Print outlets have not sufficiently adapted to the Internet.  It should not be as simple as porting text to a webpage – your platform (the computer monitor, mobile device, etc.) is completely different than newsprint. Few people enjoy reading on their monitors, want to load full paragraphs of text on mobile, or feel sufficiently engaged by content on the ever-interactive tablet form factor. The format of digital news presentation needs to be completely re-imagined.

USA Today became popular because it had a higher volume of images than other newspapers. While a picture may be worth a thousand words, it lacks quantitative and qualitative information essential to quality news reporting. Incorporate graphical representations of story information and a healthy dose of interactivity into images and you could have something really special.  I call it the “Newsographic.”

I have been very impressed with the New York Times coverage of Japan’s tragedy. On top of diligent email updates and consistent reporting, they continue to introduce extremely informative interactive features and multimedia presentations that paint a more vivid picture of the event.  You can find some of their newsographics below:

Data visualization hit the Internet mainstream with a vengeance. Unlike text blocks, infographics are more inviting, quicker to consume, and can help make complex information easier to interpret.
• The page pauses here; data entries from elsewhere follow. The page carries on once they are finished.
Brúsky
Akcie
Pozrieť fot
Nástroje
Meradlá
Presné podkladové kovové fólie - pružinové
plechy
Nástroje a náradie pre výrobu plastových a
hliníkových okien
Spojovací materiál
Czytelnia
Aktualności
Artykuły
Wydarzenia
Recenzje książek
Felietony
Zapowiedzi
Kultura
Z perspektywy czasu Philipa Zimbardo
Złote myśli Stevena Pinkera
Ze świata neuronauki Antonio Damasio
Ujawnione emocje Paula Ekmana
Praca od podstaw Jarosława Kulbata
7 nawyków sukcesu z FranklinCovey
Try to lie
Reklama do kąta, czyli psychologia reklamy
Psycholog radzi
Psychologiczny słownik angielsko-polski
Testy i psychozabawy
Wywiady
Bringing imagery to life with a layer of interactivity enhances the reader’s engagement with the material tenfold. Top a visualization off with live updating power and you have yourself a very powerful news medium. 
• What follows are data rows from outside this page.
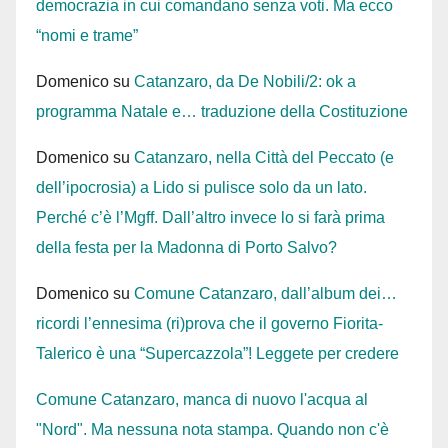
democrazia in cui comandano senza voti. Ma ecco
“nomi e trame”
Domenico
su
Catanzaro, da De Nobili/2: ok a
programma Natale e… traduzione della Costituzione
Domenico
su
Catanzaro, nella Città del Peccato (e
dell’ipocrosia) a Lido si pulisce solo da un lato.
Perché c’è l’Mgff. Dall’altro invece lo si farà prima
della festa per la Madonna di Porto Salvo?
Domenico
su
Comune Catanzaro, dall’album dei…
ricordi l’ennesima (ri)prova che il governo Fiorita-
Talerico è una “Supercazzola”! Leggete per credere
Comune Catanzaro, manca di nuovo l'acqua al
"Nord". Ma nessuna nota stampa. Quando non c'è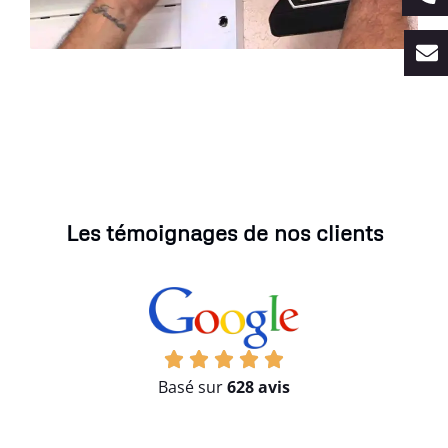
Les témoignages de nos clients
Basé sur
628 avis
Newsographics are the future. Unlike most individual blog authors, larger news organizations have the talent and resources available to generate these presentations.  I am convinced rich multimedia will be the only way major outlets can stay competitive in this arena. The tablet is a perfect opportunity for newsographic-only sources to stake major claim in the news market. I still think major news companies have a place in the media landscape – but they cannot rely on the written word alone. They must evolve.